Arrival is a film that works on a simple premise: aliens arrive and park their space ships over 12 seemingly random locations on Earth, and then they just sit there. The tagline poses the question, “why are they here?”

Beyond that, Arrival is a film that works on extremely complex premises. It’s clear that this film was lovingly crafted and resided in the minds of brilliant story-tellers for such a time for them to get it all right. It is thoughtful and thought provoking. It feels authentic. It is, by many metrics, a perfect film, nailing the basics and knocking the most high-level concepts out of the park.

The film doesn’t begin with aliens. It begins with our main character, Louise, played by Amy Adams (and she better win buckets of awards, by the way). In so many ways it could be considered meta (and therein lies some of the film’s brilliance), Louise is the story’s anchor and focal point. Everything rides on her. The audience’s emotional investment depends on her. The film’s ability to compel and pull the audience through the film’s deliberately slow moments hinges on her. Even the very narrative even can’t work without her.

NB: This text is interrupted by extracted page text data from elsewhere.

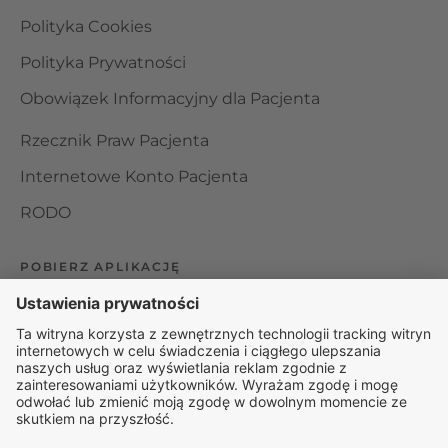
Polityka Cookies
Polityka Prywatności
Obowiązek Informacyjny dla Pacjenta
Rzecznik Praw Pacjenta
Internetowe Konto Pacjenta
RODO
POBIERZ APLIKACJĘ
Organizator udzielania świadczeń telemedycznych jest
podmiotem leczniczym w rozumieniu ustawy z dnia 15
kwietnia 2011 roku o działalności leczniczej, wpisanym do
rejestru podmiotów wykonujących działalność leczniczą pod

Because, you see, Arrival isn’t so much a film about the aliens as it is about us, and that is specifically what a film like this needs to be more than a spectacle of entertainment.

But it doesn’t ignore the aliens either. Much of their appeal is their mystique, but you do get to see them and learn about them, and it’s such a fascinating vision of an intelligent alien race.

I really can’t stress enough that, on every level, Arrival is a creative victory that should be celebrated by filmmakers, storytellers, and science-fiction enthusiasts. It is a film that is dynamic on every level, and every piece of it works exceedingly well. Okay, there are a couple of stumbles, a plot hole or two maybe, but compared to the achievement of the film, they are utterly forgivable.

That is about all I can write about. Here are about 500 words that can be compressed to “Go see Arrival because it’s amazing.” If I write anymore, it could encroach on spoiler territory, and while Arrival isn’t a film I’d call “twisty,” there are elements that rely on you going in blind to understand the film’s meaning through experience.

Whatever you do, don’t rob yourself of that. Just go see it.